Over the past two weeks, I’ve spent half of my energy managing emotions I had no idea so significantly undergirded my life.
Avoiding exposure to COVID-19 has exposed how the busyness of my days buffers me from tension in my marriage, discontentment with my body, insecurity as a writer, financial fear and emotional emptiness.
Of all these unsettling realities, I sense emotional emptiness is the headwaters of them all.
In Understanding the Borderline Mother, Christine Ann Lawson writes:
Emptiness and loneliness are distinctly different emotional experiences. Whereas loneliness results from loss and evokes sadness, emptiness results from deprivation and triggers anger.
A deep understanding of my story means I more honestly admit, to myself and those close to me, how deeply lonely I felt growing up. But Lawson’s words, in the midst of this quarantine, invite me to reassess if what I’ve become accustomed to calling loneliness is really an ancient emptiness I have no idea how to address.
In his book, Addictions and Grace, Gerald May wrote:
All [these success stories] are because of one fact: the people did not fill up the space left by their addictions. A contemplative quality can be found in anyone who has encountered emptiness and chosen not to turn away.
Making peace with emptiness—this is the daunting task at the heart of May’s teaching. And it is both relieving and terrifying that the process of learning to live with universal spaciousness begins by not turning away from it.

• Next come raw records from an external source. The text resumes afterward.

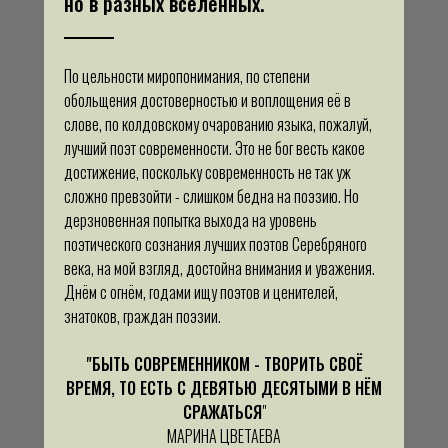
но в разных вселенных.
По цельности миропонимания, по степени
обольщения достоверностью и воплощения её в
слове, по колдовскому очарованию языка, пожалуй,
лучший поэт современности. Это не бог весть какое
достижение, поскольку современность не так уж
сложно превзойти - слишком бедна на поэзию. Но
дерзновенная попытка выхода на уровень
поэтического сознания лучших поэтов Серебряного
века, на мой взгляд, достойна внимания и уважения.
Днём с огнём, годами ищу поэтов и ценителей,
знатоков, граждан поэзии.
"БЫТЬ СОВРЕМЕННИКОМ - ТВОРИТЬ СВОЁ
ВРЕМЯ, ТО ЕСТЬ С ДЕВЯТЬЮ ДЕСЯТЫМИ В НЁМ
СРАЖАТЬСЯ
"
МАРИНА ЦВЕТАЕВА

Maybe this is why, of all the things my friends have posted on social media this week, the most encouraging ones have been wry confessions of what they always thought they’d do with more time but are finding they still aren’t choosing: reading more, deeply cleaning their house, exercising faithfully, cooking healthier meals, etc.
In their words I read a turning towards an exposed reality of their desires, or lack of them, even if it doesn’t measure up to an ideal image they’ve always expected of themselves. Maybe I can do the same.
What unbuffered emotions has a quarantined life invited you to turn towards? What childhood story of deprivation do you need to tell in order to be kind to the emotional emptiness surfacing for you in these unique days?